Mathieu Simon, tireur à l’arc, artiste, directeur technique de Bandits-Mages et hacker anonyme.
David Legrand, champion d’escrime, artiste collectif et coordinateur de Hall Noir, une Hack School dédiée à la création collective, sans enseignants fixes, dont les invités se mêlent aux étudiants dans l’esprit des grands ateliers d’art vivant autogérés.
Quimera Rosa, un laboratoire de recherche et d’expérimentation sur identités, corps et technologie, créé à Barcelone en 2008 et qui est devenu nomade depuis mai 2014. QR s’inspire de la notion de cyborg définie par Donna Haraway comme « chimères, hybrides théorisés et faits de machine et d’organismes ».
Marine Armbruster, chanteuse et chargée de projet pour la Zone d’Activité Artistique et Pédagogique de Bandits-Mages.
Et aussi :
Les Yeux de l’Ouïe Est : Après leur participation à l’élaboration et l’habitation du plateau multi-mondes Vidéa Performing Art, background de Hall Noir, trois membres de LYO Est (collectif monté à l’initiative d’Hélène Guillaume – artiste et enseignante à l’école d’art de Metz-Épinal) déploient leurs tentacules pour participer à la création de l’Espècement. Anthony Marquelet – artiste plasticien pratiquant du détournement décomplexé, partisan du too-much et performeur-créateur d’avatars, Hadrien Deveaux – bidouilleur sonore et vidéo multi-technologique issu de la scène musicale alternative, et Violaine Higelin – artiste trash-glam créatrice de « spectacle » vidéo et performatif DIY – allient leur goût pour le décalage et s’hybrident pour se déformer encore un peu plus dans une expérimentation extra-artistique.

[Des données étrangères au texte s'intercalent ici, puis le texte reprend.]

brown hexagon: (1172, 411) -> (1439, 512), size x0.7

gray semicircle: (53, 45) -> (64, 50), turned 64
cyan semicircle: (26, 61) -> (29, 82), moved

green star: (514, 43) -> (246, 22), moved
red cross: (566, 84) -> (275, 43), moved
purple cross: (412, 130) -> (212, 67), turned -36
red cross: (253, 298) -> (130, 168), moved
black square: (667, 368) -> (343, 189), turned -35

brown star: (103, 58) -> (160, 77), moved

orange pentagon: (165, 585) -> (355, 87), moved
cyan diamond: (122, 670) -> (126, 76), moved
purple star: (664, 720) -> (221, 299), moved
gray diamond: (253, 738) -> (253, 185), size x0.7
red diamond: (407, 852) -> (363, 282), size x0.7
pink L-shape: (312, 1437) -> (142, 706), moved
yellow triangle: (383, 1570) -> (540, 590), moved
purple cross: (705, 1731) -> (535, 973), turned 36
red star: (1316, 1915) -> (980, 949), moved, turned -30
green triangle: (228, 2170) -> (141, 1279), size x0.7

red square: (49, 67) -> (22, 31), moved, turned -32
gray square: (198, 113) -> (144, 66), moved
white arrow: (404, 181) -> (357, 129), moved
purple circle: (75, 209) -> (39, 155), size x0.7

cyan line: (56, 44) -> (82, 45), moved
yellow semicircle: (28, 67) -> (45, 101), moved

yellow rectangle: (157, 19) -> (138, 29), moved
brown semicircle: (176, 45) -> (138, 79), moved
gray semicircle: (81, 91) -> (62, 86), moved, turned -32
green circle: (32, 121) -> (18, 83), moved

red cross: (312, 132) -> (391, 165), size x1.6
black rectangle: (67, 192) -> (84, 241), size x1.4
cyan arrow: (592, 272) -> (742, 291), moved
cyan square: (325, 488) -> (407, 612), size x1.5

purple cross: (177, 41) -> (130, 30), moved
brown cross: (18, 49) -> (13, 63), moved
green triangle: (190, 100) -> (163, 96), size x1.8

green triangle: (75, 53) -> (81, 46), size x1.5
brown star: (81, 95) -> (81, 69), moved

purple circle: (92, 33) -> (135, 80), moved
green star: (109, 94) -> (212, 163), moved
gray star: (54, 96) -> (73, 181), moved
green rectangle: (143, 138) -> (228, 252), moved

It’s Time (Erik Noulette et Nadège Piton), programmation de l’association Emmetrop qui répond à l’urgence de donner voix, visibilité et outils de création à un ensemble d’attitudes artistiques et activistes issues des subcultures post-identitaires et micro-politiques.
Alexis Degrenier, à défaut d’une carrière dans la boxe, compositeur et musicien (percussions et vielle à roue). Co-dirige le label Drone Sweet Drone et est membre de diverses formations (La Tène, Outrenoir, Tanz Mein Herz, Minisym, solo…)
Jean-Michel Ponty, artiste, musicien et éditeur, fondateur de Radio Radio et coordinateur du post-diplôme son de l’Ensa de Bourges.
Stephen Sarrazin, professeur/critique/curateur cinema & media art, auteur d’essais et monographies, co-rédacteur en chef de la revue Mondes du Cinéma.